I cannot disagree: there are negative effects to having too many dispensaries in our city. That is certain. Yet too much of ANY industry is bad for a city. The same way too many Starbucks, too many McDonalds, too many liquor stores, and too many drugstores is problematic. To vilify a controlled substance for almost eighty years is one thing. But to remove a harmless medicine from the hands of the terminally ill is an injustice against society. To prevent people from using a substance that is both less addictive than tobacco and less dangerous than alcohol, just to propagate the myth is not only self serving but straight up wrong, can only be for political gain.

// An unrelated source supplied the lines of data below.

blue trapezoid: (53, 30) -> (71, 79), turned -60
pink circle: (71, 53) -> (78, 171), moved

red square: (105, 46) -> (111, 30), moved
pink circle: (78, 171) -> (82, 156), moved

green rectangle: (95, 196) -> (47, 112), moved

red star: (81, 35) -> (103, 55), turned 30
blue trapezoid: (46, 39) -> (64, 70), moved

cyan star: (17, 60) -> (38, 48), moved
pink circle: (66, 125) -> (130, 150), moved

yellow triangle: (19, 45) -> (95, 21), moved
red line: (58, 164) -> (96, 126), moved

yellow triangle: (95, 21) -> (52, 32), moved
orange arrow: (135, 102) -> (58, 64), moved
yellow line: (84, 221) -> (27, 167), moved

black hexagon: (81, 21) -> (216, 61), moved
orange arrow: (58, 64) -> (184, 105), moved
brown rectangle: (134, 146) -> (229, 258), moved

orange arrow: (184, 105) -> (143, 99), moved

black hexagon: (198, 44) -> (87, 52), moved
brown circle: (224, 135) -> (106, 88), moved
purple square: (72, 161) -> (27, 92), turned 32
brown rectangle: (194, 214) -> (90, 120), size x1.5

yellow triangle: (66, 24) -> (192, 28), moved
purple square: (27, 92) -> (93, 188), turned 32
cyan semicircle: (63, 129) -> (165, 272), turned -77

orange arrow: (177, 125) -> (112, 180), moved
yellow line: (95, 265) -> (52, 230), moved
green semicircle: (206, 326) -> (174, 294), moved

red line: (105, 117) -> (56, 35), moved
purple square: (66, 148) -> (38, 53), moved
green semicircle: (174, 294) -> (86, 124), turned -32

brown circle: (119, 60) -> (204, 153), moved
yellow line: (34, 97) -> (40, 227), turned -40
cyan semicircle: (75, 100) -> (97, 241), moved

If there is to be any progress in the city, the Councilmen must not stick to 1930s style politics. Rhetoric is great to stimulate other rhetoric. But this is the United States, a country of progress. And this is California, our Manifest Destiny. And this is Los Angeles, where dreams go to be born, die, and reborn out of the embers. Why burn this one to the ground based on a misinformation?
Anonymous is a concerned Los Angeles citizen who had to say what many are thinking: this dispensary ban is silly.